I cromosomi sessuali X e Y possono avere anch’essi variazioni strutturale e anche di numero. Per esempio la ventitreesima coppia può avere 1 cromosoma, 3 cromosomi, o anche 4 (X0, XXY, XYY, XXX, XXXX). Tali variazioni spesso si associano a infertilità.

Gli umani possono anche avere variazioni del fenotipo; cioè possono subire cambiamenti nell’aspetto o nelle funzioni fisiologiche a causa di influenze provocate dall’ambiente.

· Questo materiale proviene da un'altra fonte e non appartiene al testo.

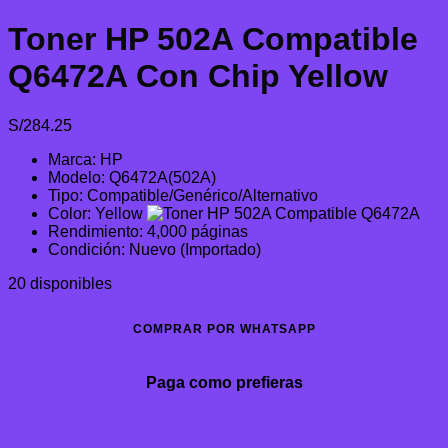
Toner HP 502A Compatible
Q6472A Con Chip Yellow
S/
284.25
Marca: HP
Modelo: Q6472A(502A)
Tipo: Compatible/Genérico/Alternativo
Color: Yellow
Rendimiento: 4,000 páginas
Condición: Nuevo (Importado)
20 disponibles
COMPRAR POR WHATSAPP
Paga como prefieras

L’aspetto fisico del sesso di appartenenza può essere variato da altri fattori come: l’effetto di ormoni, le influenze ambientali, le mutazioni geniche, gli effetti farmacologici. Ne può derivare la comparsa delle cosiddette ambiguità sessuali anatomiche e funzionali, con conseguente difficoltà a capire il sesso di appartenenza del soggetto.

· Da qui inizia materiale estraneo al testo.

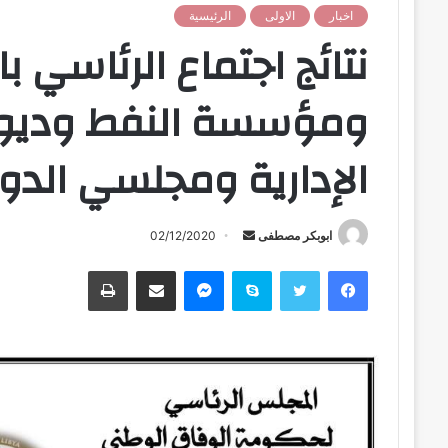
اخبار
الاولى
الرئيسية
نتائج اجتماع الرئاسي 
ومؤسسة النفط وديوان
الإدارية ومجلسي الدول
ابوبكر مصطفى
أ
02/12/2020
ر
فيسبوك
تويتر
سكايب
ماسنجر
مشاركة عبر البريد
طباعة
س
ل
ب
ر
ي
د
ا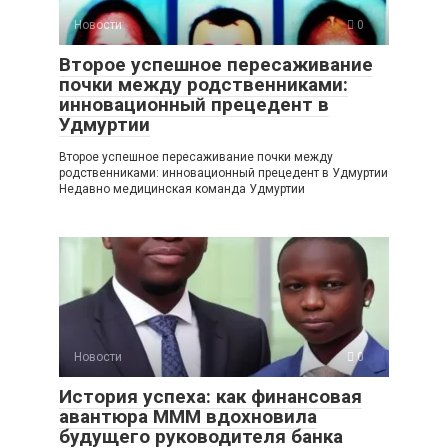
Новости
0
Второе успешное пересаживание
почки между родственниками:
инновационный прецедент в
Удмуртии
Второе успешное пересаживание почки между
родственниками: инновационный прецедент в Удмуртии
Недавно медицинская команда Удмуртии
Новости
0
История успеха: как финансовая
авантюра МММ вдохновила
будущего руководителя банка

Un esempio di influenze ambientali sulla biologia sessuale è il seguente. Negli ultimi 80 anni abbiamo avuto una progressiva riduzione della fertilità maschile. Questa è una delle cause della ridotta natalità. Si è scoperto che tale fenomeno è andato di pari passo con cambiamenti drastici dovuti all’attività dell’Uomo con effetti sull’ambiente. Ne è conseguita anche un forte aumento dei tumori delle gonadi maschili (da 8 a 15 volte). Si è scoperto che l’insetticida DDT utilizzati negli anni successivi al 1950 nelle campagne antimalariche  ha un forte effetto estrogenico femminilizzante. Un tale effetto nell’embrione può provocare una lesione del sistema ormonale di mascolinizzazione se è geneticamente maschio. Così pure si è visto che gli anticrittogamici usati in agricoltura hanno effetti ormonali femminilizzanti. Gli anticrittogamici entrano nella catena alimentare animale e li possiamo assumere attraverso il latte e le carni in quanto gli erbivori si nutrono di erba e foraggi potenzialmente trattati, così pure li possiamo assumere attraverso i vegetali della dieta. Le stesse creme per la pelle in genere contengono sostanze ad effetto estrogenico. Insomma: siamo circondati da sostanze ad effetto ormonale femminilizzante e nessuno può ritenersi al sicuro dalla loro influenza.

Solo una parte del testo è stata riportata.